Extinct genus of trilobites

Toragnostus is a genus of trilobites restricted to the late Middle Cambrian. Its remains have been found in the United States, Greenland, Denmark, China, Sweden, the Russian Federation, and Kazakhstan. Its headshield and tailshield are almost completely effaced and it has two thorax segments.

== Distribution ==
- T. bituberculatus occurs in the late Middle Cambrian of the United States (Hillard Peak area, Alaska) Greenland (Lejopyge laevigata-zone, Holm Dal Formation, West Peary-land), Denmark, China (Hunan), Sweden (Jincella brachymetopa-zone, Andrarum, Skåne), the Russian Federation (C. oriens and A. henrici-zones, Siberian Platform, and Bennett Island), and Kazakhstan (Mayan, Tian Shan Range).

== Description ==
Like all Agnostida, Toragnostus is diminutive, with the headshield (or cephalon) and tailshield (or pygidium) of approximately the same size (or isopygous) and outline. Like all Agnostina, Toragnostus has only two thorax segments.

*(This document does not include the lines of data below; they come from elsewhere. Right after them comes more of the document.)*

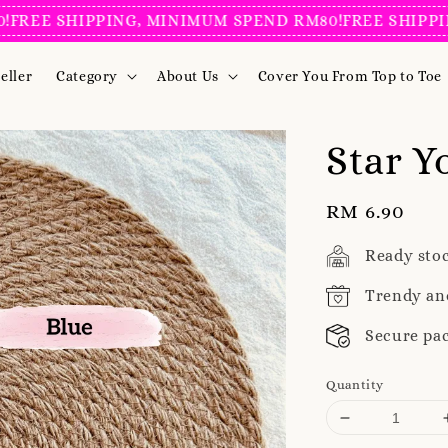
EE SHIPPING, MINIMUM SPEND RM80!
FREE SHIPPING,
eller
Category
About Us
Cover You From Top to Toe
Star Y
Regular
RM 6.90
price
Ready sto
Trendy an
Secure pa
Quantity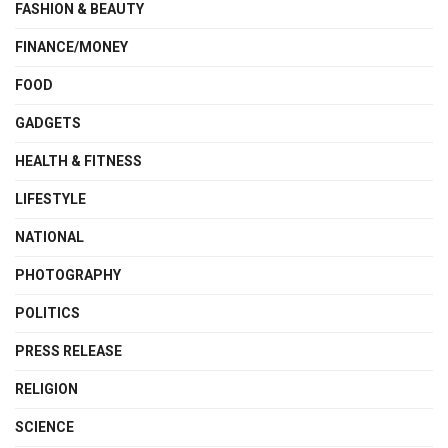
FASHION & BEAUTY
FINANCE/MONEY
FOOD
GADGETS
HEALTH & FITNESS
LIFESTYLE
NATIONAL
PHOTOGRAPHY
POLITICS
PRESS RELEASE
RELIGION
SCIENCE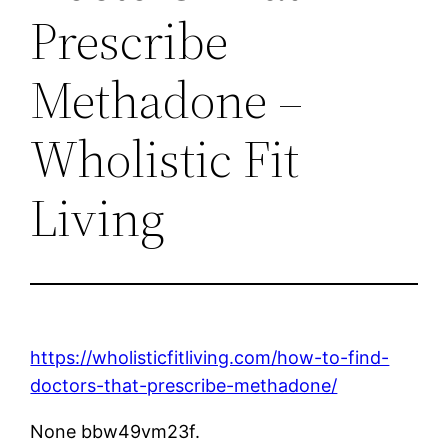
Prescribe
Methadone –
Wholistic Fit
Living
https://wholisticfitliving.com/how-to-find-
doctors-that-prescribe-methadone/
None bbw49vm23f.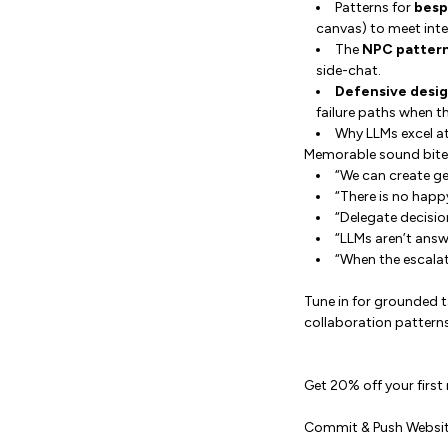
Patterns for
besp
canvas) to meet int
The
NPC patter
side-chat.
Defensive desi
failure paths when th
Why LLMs excel a
Memorable sound bite
“We can create ge
“There is no happ
“Delegate decisi
“LLMs aren’t answe
“When the escalat
Tune in for grounded 
collaboration patterns
Get 20% off your first
Commit & Push Websi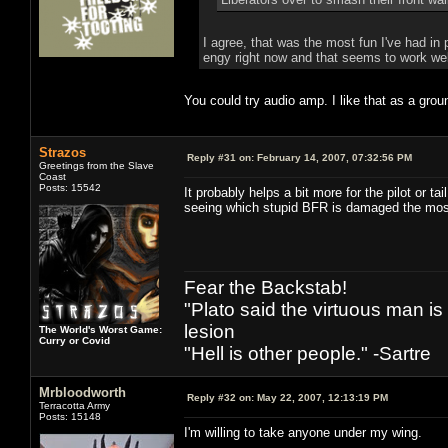
I agree, that was the most fun I've had in
engy right now and that seems to work well
You could try audio amp. I like that as a gro
Strazos
Reply #31 on:
February 14, 2007, 07:32:56 PM
Greetings from the Slave
Coast
Posts: 15542
It probably helps a bit more for the pilot or t
seeing which stupid BFR is damaged the mos
Fear the Backstab!
"Plato said the virtuous man is
lesion
The World's Worst Game:
Curry or Covid
"Hell is other people." -Sartre
Mrbloodworth
Reply #32 on:
May 22, 2007, 12:13:19 PM
Terracotta Army
Posts: 15148
I'm willing to take anyone under my wing.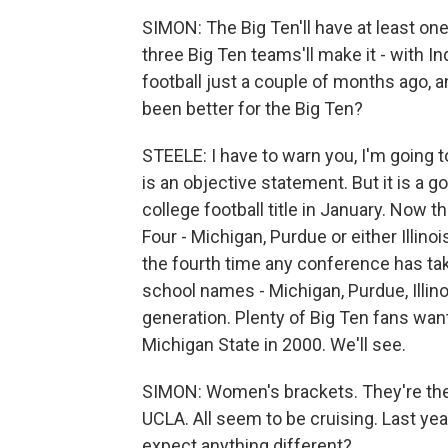
SIMON: The Big Ten'll have at least one
three Big Ten teams'll make it - with I
football just a couple of months ago, a
been better for the Big Ten?
STEELE: I have to warn you, I'm going to 
is an objective statement. But it is a g
college football title in January. Now 
Four - Michigan, Purdue or either Illinois
the fourth time any conference has take
school names - Michigan, Purdue, Illinoi
generation. Plenty of Big Ten fans want
Michigan State in 2000. We'll see.
SIMON: Women's brackets. They're the 
UCLA. All seem to be cruising. Last yea
expect anything different?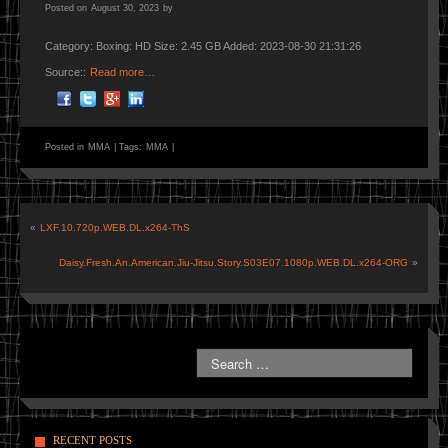
Posted on
August 30, 2023
by
Category: Boxing: HD Size: 2.45 GB Added: 2023-08-30 21:31:26
Source::
Read more…
Posted in
MMA
|
Tags:
MMA
|
«
LXF.10.720p.WEB.DL.x264-ThS
Daisy.Fresh.An.American.Jiu-Jitsu.Story.S03E07.1080p.WEB.DL.x264-ORG
»
RECENT POSTS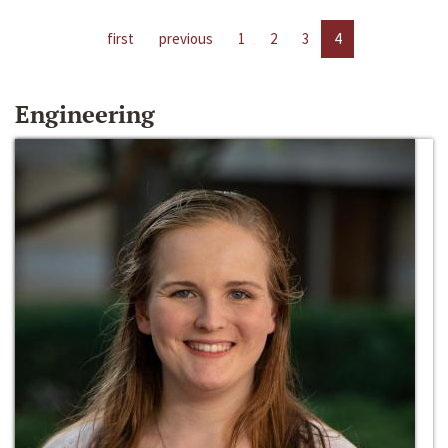
first
previous
1
2
3
4
Engineering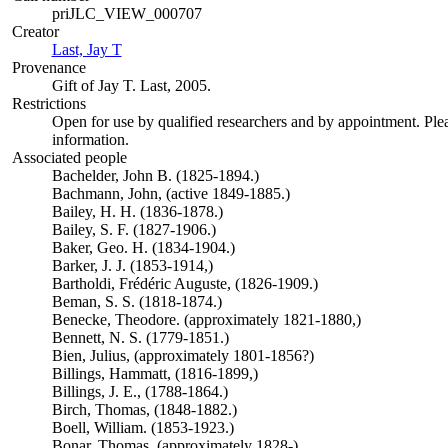
priJLC_VIEW_000707
Creator
Last, Jay T
(Opens in new tab)
Provenance
Gift of Jay T. Last, 2005.
Restrictions
Open for use by qualified researchers and by appointment. Ple
information.
Associated people
Bachelder, John B. (1825-1894.)
Bachmann, John, (active 1849-1885.)
Bailey, H. H. (1836-1878.)
Bailey, S. F. (1827-1906.)
Baker, Geo. H. (1834-1904.)
Barker, J. J. (1853-1914,)
Bartholdi, Frédéric Auguste, (1826-1909.)
Beman, S. S. (1818-1874.)
Benecke, Theodore. (approximately 1821-1880,)
Bennett, N. S. (1779-1851.)
Bien, Julius, (approximately 1801-1856?)
Billings, Hammatt, (1816-1899,)
Billings, J. E., (1788-1864.)
Birch, Thomas, (1848-1882.)
Boell, William. (1853-1923.)
Bonar, Thomas. (approximately 1828-)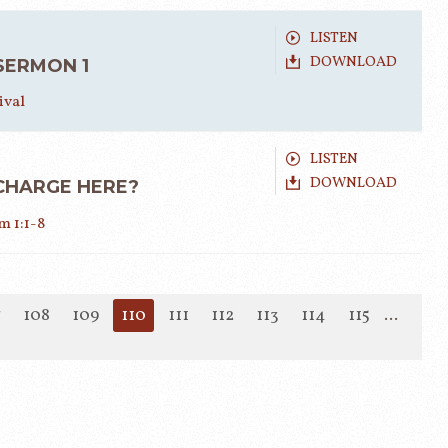
LISTEN
DOWNLOAD
 SERMON 1
ival
LISTEN
DOWNLOAD
CHARGE HERE?
 1:1-8
7
108
109
110
111
112
113
114
115
...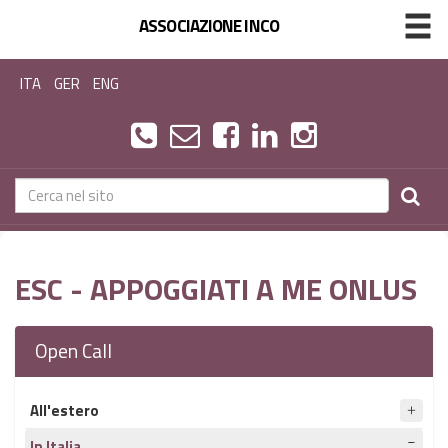
ASSOCIAZIONE INCO
ITA
GER
ENG
ESC - APPOGGIATI A ME ONLUS
Open Call
All'estero
In Italia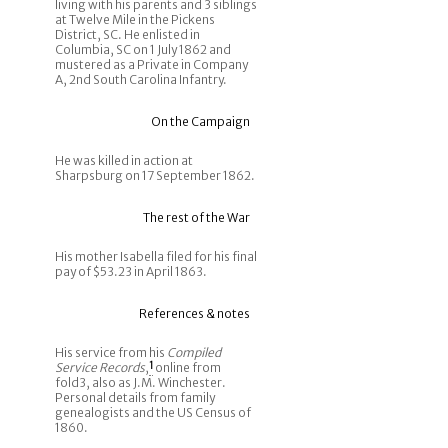
living with his parents and 3 siblings
at Twelve Mile in the Pickens
District, SC. He enlisted in
Columbia, SC on 1 July 1862 and
mustered as a Private in Company
A, 2nd South Carolina Infantry.
On the Campaign
He was killed in action at
Sharpsburg on 17 September 1862.
The rest of the War
His mother Isabella filed for his final
pay of $53.23 in April 1863.
References & notes
His service from his
Compiled
Service Records
,
1
online from
fold3, also as J.M. Winchester.
Personal details from family
genealogists and the US Census of
1860.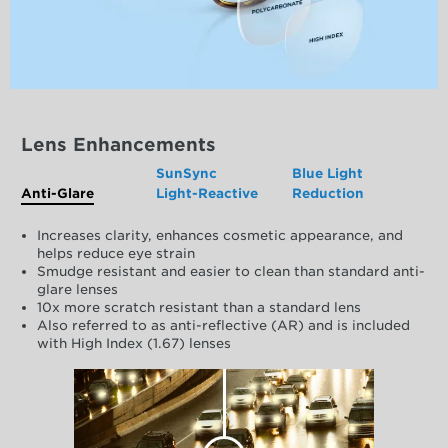
Lens Enhancements
SunSync
Blue Light
Anti-Glare
Light-Reactive
Reduction
Increases clarity, enhances cosmetic appearance, and
helps reduce eye strain
Smudge resistant and easier to clean than standard anti-
glare lenses
10x more scratch resistant than a standard lens
Also referred to as anti-reflective (AR) and is included
with High Index (1.67) lenses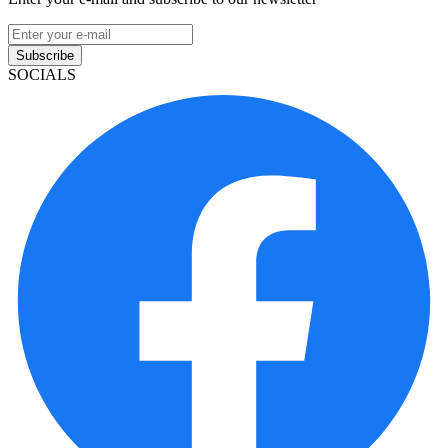
Subscribe
SOCIALS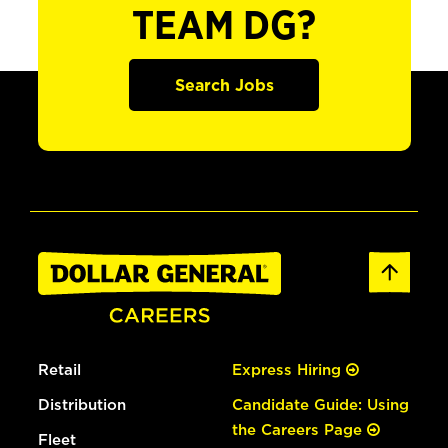
TEAM DG?
Search Jobs
Retail
Express Hiring
Distribution
Candidate Guide: Using
the Careers Page
Fleet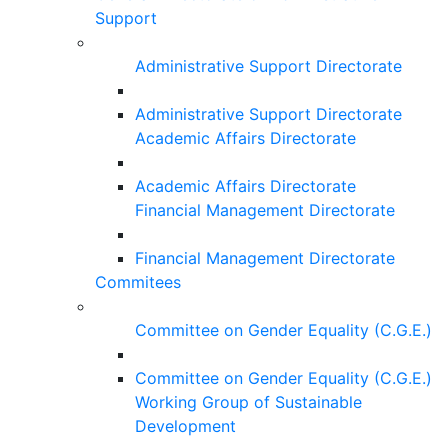
Support
Administrative Support Directorate
Administrative Support Directorate
Academic Affairs Directorate
Academic Affairs Directorate
Financial Management Directorate
Financial Management Directorate
Commitees
Committee on Gender Equality (C.G.E.)
Committee on Gender Equality (C.G.E.)
Working Group of Sustainable
Development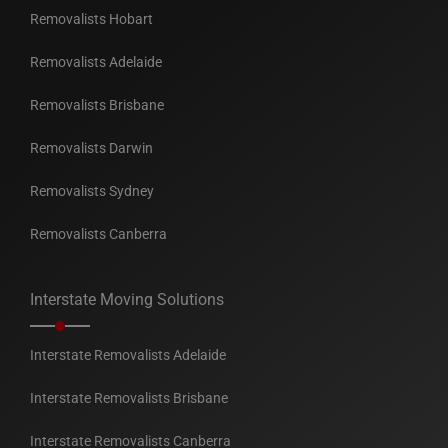
Removalists Hobart
Removalists Adelaide
Removalists Brisbane
Removalists Darwin
Removalists Sydney
Removalists Canberra
Interstate Moving Solutions
Interstate Removalists Adelaide
Interstate Removalists Brisbane
Interstate Removalists Canberra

The cephalon and pygidium are almost completely effaced, lacking a cephalic border and with wide pygidial border. The cephalon is strongly convex. The central raised area of the cephalon (or glabella) is outlined at the rear, narrow and tapering forward. It carries an elongated median node, clearly in the front half of the cephalon. The pygidial axis (or rhachis) is very broad, with the frontal lobe (M1) defined by a furrow crossing the axis. There is a weak elongated node on the rhachis.